_What you are asked to do_
Which lines of the records below contain the word "Pakistan"? Show each one.

_Exercise materials_

________________________________________

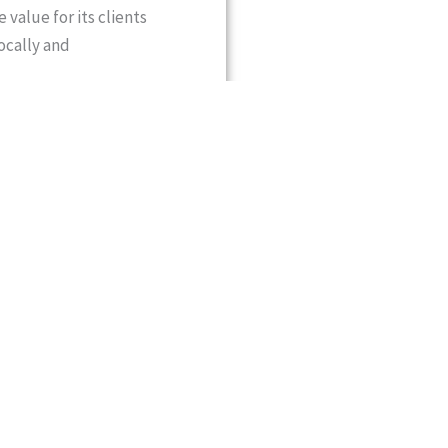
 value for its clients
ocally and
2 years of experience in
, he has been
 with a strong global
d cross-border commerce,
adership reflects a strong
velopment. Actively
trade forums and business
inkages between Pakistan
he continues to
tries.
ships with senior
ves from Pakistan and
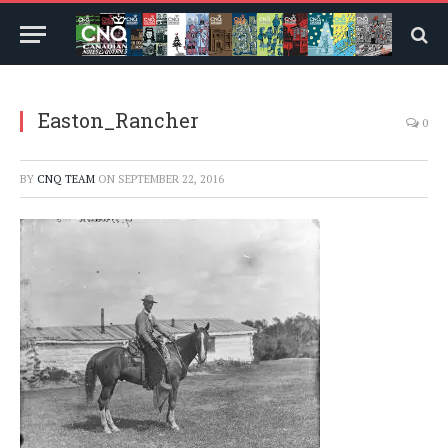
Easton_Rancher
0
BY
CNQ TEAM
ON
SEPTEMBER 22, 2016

________________________________________

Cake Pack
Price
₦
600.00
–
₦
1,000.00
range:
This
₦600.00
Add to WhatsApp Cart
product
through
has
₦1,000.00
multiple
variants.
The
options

________________________________________

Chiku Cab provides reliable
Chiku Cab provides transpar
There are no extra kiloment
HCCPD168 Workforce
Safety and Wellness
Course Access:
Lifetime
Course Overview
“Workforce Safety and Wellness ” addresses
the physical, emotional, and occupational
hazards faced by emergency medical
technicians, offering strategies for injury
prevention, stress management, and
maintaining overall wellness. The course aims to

________________________________________

_Answer box_
inkages between Pakistan
ves from Pakistan and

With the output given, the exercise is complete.